This capability is extremely important when operating within ill-defined and uncertain decision-making environments where initial fitness functions are largely conceptual and the initial task is to improve definition to increase confidence. Information gained from initial search utilising such models supports their development by the user in an iterative, interactive user/EC environment. In this sense the first task is to identify and model the problem domain before solving the problem.

Appropriate interaction is a key element and one that has received little attention. It is not necessary for the user to understand the detailed workings of the algorithms to interact and introduce online change to an evolutionary search and exploration process. Change here relates to the parameters and objectives that define the model rather than the many variables relating to the EC algorithm. EC variables require little tuning when search and exploration as opposed to optimisation is the main objective.

EC should not be seen as a stand-alone technology. In the development of highly interactive systems EC provides the underlying search capability and other technologies, some from the computational intelligence domain, provide the necessary control, information extraction, data-processing and presentation tasks.

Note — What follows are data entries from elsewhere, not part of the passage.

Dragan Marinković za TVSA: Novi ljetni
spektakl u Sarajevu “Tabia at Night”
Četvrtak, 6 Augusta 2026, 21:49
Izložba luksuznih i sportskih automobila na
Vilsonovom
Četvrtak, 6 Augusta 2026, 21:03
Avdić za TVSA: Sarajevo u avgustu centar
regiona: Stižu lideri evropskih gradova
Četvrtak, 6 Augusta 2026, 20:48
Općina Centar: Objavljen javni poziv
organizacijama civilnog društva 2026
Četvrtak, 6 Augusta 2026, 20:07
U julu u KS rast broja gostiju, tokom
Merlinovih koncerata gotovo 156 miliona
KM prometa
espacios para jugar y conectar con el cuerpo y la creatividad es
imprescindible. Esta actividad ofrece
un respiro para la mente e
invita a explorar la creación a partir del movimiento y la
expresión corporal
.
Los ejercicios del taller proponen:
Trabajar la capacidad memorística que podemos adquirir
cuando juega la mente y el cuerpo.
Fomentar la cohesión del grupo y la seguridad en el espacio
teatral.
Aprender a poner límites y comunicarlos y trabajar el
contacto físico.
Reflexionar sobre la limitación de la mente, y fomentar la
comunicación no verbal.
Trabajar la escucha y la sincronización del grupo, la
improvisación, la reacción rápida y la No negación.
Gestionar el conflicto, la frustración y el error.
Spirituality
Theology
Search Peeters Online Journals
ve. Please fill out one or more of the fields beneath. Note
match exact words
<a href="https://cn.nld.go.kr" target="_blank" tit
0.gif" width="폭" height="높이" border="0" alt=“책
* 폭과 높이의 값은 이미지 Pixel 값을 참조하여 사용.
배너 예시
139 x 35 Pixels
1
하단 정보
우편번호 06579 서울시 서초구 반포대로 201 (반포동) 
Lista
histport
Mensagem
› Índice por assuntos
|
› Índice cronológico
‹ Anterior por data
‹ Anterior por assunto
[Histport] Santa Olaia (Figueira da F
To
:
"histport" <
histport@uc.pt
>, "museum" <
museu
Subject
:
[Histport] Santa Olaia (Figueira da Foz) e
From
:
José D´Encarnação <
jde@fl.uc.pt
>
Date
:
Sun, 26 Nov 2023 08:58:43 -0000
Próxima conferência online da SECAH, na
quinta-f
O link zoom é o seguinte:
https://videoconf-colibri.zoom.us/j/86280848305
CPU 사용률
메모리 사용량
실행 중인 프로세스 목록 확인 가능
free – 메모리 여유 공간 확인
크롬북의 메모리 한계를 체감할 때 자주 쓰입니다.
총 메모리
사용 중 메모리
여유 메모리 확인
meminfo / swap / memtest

Overall systems could be considered "immersive" in that the user plays a central role receiving optimal/interesting information from the system and analysing such information offline before introducing change in terms of the underlying model/fitness function. In this manner it is possible that user knowledge of a particular problem area can be captured in further evolutionary search. It is also likely that the problem space from which the final solution is identified is significantly different from the initial space upon which the interactive search commenced.

Although the development of such systems is ambitious, the requirement for such design and decision-making support is universal. It is difficult to think of any technology other than EC that can provide the level of underlying search and exploration required across such ill-defined, uncertain problem spaces that most likely involve multiple objectives, constraint and high modality. Interaction can promote and achieve evolutionary search across a changing fitness landscape that eventually results in the identification of a competitive problem solution. Perhaps keywords relating to this form of EC utilisation are interactive search, exploration, discovery, innovation and creativity. In this sense EC can provide an excellent supporting role that enhances the decision-maker's knowledge and capabilities.